How to win a Lion
Issue 21 | December 2011
(and other seemingly impossible tasks)
I know the Cannes Lions were a good five months ago, but following my stint on the judging panel I returned with a wealth of information and insights on the biggest award show in our industry. For weeks afterward, the geeky direct marketer in me crunched the numbers to work out some statistics around the Direct Lions. Which makes this the perfect time to share my findings as we all have just six months left to produce our big ideas to enter them in 2012.
Comparing the past three years, 2011 saw an impressive 29% increase in the number of entries in the Direct Lions – over 1850 entries compared to 1400 in both 2009 and 2010.
After painstakingly inputting the data for all entries into a spreadsheet, I formulated the conversion rates by country, region, medium and industry to discover which combination produces the highest return. It’s not foolproof by any stretch of the imagination, but here’s what I discovered in the search for a formula on how to win a Direct Lion.
The increase in the pool naturally causes a like increase in the number of entries that impress the judges during round one to make it onto the shortlist. This is actually a result of the Cannes Festival judging system – round one is aggregates the judges’ point scores for each entry to determine the top 10-11 percentile. This is a hard cut-off point too, so there are probably a large number of entries that miss out by a mere 0.1 of a point.
In total, 203 entries made the 2011 shortlist (11%). Having now seen the round one process first-hand, you should be honoured to have your work make it to the Lion shortlist.
The shortlist is the trophy you get when you don’t get a trophy. And it doesn’t mean the work that didn’t make the list is bad. The jury saw hundreds and hundreds of brilliant pieces of work that ought make their creators proud, but there can only be so many on the shortlist.
It’s important to remember this 11% figure. Because that’s the benchmark and, all things being considered equal, that means 11% of each country’s entries should respectively make it to the shortlist.
Of this shortlist, 146 remained as a shortlist (7.9% of all entries are close, but no cigar). My fellow judges and I awarded a total of 57 Lions this year – 31 Bronze, 15 Silver, and a mere 11 Gold.
Over half the Direct Lions were Bronze, over a quarter were Silver, and one in five were Gold. This sounds quite generous until you look at the proportion of all finalists. Only 5.4% of shortlists converted to Gold.
But it’s not until you look at what proportion of ALL entries convert to a Lion that you realize just how tough this competition is – only 1.7% of all entries make it to Bronze, just 0.8% convert to Silver, and a tiny 0.6% achieve Gold. A total of just 3.1% of all entries actually get a Lion.
But where are all these entries coming from?

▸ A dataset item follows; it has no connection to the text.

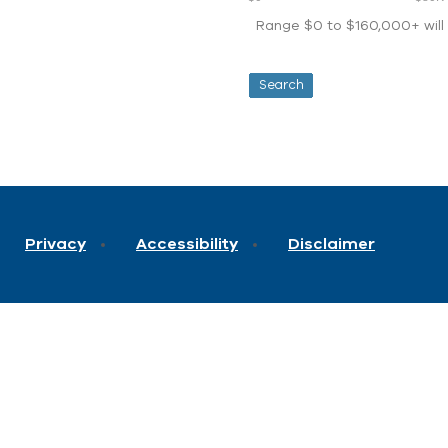
Range $0 to $160,000+ will d
Privacy
Accessibility
Disclaimer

Europe’s 50 countries account for nearly half of all Direct Lions entries. A very high quota considering Europe accounts for only 11% of the world’s population. South America makes a grand effort with 18% of all entries and Asia providing 1 in 10. I’m proud to see that Australia enters almost as much as the mega-economy USA despite being only 1/10th the population. And our favourite neighbours in New Zealand enter as much as the UK. Then I looked at the shortlist (that honoured 11% of all entries) broken down by individual nation. Germany (9% of all entries) is the world’s most represented shortlister accounting for 12.8% of all finalists (larger than the USA and UK combined), which means 16% of all German work converts to shortlist – much higher than that 11% benchmark.
Belgium sits comfortably in second place with almost one in ten of the shortlists. But what makes Belgium truly intriguing is that they only account for 3.3% of all entries, which means one-third of all Belgium’s work makes it through round one – the highest conversion rate in the world.
For years the world has watched Brazil’s creativity shine, with good reason for they claim 7.9% of all shortlists. Unconfirmed, but the story that emerged at the Cannes Festival was that the Brazilian government has long paid for all entries into the Cannes Lions and may even pay for agencies to attend every year – perhaps as a means of championing Brazil’s creative industry to position the country as a South American leader, thus attracting business from across the continent and supporting the country’s economy. But as I said, unconfirmed.
The other country I found fascinating was Sweden. They claim 5.4% of all finalists even though they only account for 3.7% of all entries. And remember how only 3.1% of all entries turn into a Lion? Well, Sweden manages to convert a staggering 11% of their entries in metal – over triple the average. In fact, they get as many trophies as most countries get shortlists.
Matt Batten is National ECD of Wunderman Australia and one of the country’s most awarded Direct creatives.
He was named Creative of the Year 2010 in the Asia Pacific Region at the Digital Media Awards in Beijing, was the Australian judge for the Cannes Direct Lions 2011, and has recently been shortlisted as this year’s Australian Direct Marketer of the Year. Under his creative leadership, Wunderman Australia has become the 8th fastest growing agency in the global network and been shortlisted as DM Agency of the Year three times in a row.
Matt is Directory 21’s Guest Editor and wants to rule the world, one caipirinha at a time.